- What to work on
Output the entries below without any alteration.

Collected data
Content starts

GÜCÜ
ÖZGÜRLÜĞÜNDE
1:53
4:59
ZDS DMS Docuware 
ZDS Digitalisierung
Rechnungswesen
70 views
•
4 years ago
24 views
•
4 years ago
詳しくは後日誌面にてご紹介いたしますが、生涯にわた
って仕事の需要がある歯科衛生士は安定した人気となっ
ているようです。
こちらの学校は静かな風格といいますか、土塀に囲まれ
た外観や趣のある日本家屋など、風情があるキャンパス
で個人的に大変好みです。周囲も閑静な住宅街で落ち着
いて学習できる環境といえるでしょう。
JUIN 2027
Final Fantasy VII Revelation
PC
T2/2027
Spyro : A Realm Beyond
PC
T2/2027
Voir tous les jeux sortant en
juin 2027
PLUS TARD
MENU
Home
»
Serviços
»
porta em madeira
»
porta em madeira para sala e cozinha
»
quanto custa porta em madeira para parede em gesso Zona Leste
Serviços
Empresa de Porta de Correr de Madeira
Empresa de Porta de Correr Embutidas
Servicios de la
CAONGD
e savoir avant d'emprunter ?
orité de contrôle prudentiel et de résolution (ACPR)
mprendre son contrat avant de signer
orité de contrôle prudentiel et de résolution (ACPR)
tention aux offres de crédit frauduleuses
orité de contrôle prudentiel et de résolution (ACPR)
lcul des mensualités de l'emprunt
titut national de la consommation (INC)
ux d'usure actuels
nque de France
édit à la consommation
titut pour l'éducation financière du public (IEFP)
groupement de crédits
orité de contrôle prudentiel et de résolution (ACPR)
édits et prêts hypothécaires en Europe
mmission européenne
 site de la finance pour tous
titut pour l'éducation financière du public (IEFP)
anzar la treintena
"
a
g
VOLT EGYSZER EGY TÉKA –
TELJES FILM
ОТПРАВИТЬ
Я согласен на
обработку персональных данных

Content ends

- Result for this task
GÜCÜ
ÖZGÜRLÜĞÜNDE
1:53
4:59
ZDS DMS Docuware 
ZDS Digitalisierung
Rechnungswesen
70 views
•
4 years ago
24 views
•
4 years ago
詳しくは後日誌面にてご紹介いたしますが、生涯にわた
って仕事の需要がある歯科衛生士は安定した人気となっ
ているようです。
こちらの学校は静かな風格といいますか、土塀に囲まれ
た外観や趣のある日本家屋など、風情があるキャンパス
で個人的に大変好みです。周囲も閑静な住宅街で落ち着
いて学習できる環境といえるでしょう。
JUIN 2027
Final Fantasy VII Revelation
PC
T2/2027
Spyro : A Realm Beyond
PC
T2/2027
Voir tous les jeux sortant en
juin 2027
PLUS TARD
MENU
Home
»
Serviços
»
porta em madeira
»
porta em madeira para sala e cozinha
»
quanto custa porta em madeira para parede em gesso Zona Leste
Serviços
Empresa de Porta de Correr de Madeira
Empresa de Porta de Correr Embutidas
Servicios de la
CAONGD
e savoir avant d'emprunter ?
orité de contrôle prudentiel et de résolution (ACPR)
mprendre son contrat avant de signer
orité de contrôle prudentiel et de résolution (ACPR)
tention aux offres de crédit frauduleuses
orité de contrôle prudentiel et de résolution (ACPR)
lcul des mensualités de l'emprunt
titut national de la consommation (INC)
ux d'usure actuels
nque de France
édit à la consommation
titut pour l'éducation financière du public (IEFP)
groupement de crédits
orité de contrôle prudentiel et de résolution (ACPR)
édits et prêts hypothécaires en Europe
mmission européenne
 site de la finance pour tous
titut pour l'éducation financière du public (IEFP)
anzar la treintena
"
a
g
VOLT EGYSZER EGY TÉKA –
TELJES FILM
ОТПРАВИТЬ
Я согласен на
обработку персональных данных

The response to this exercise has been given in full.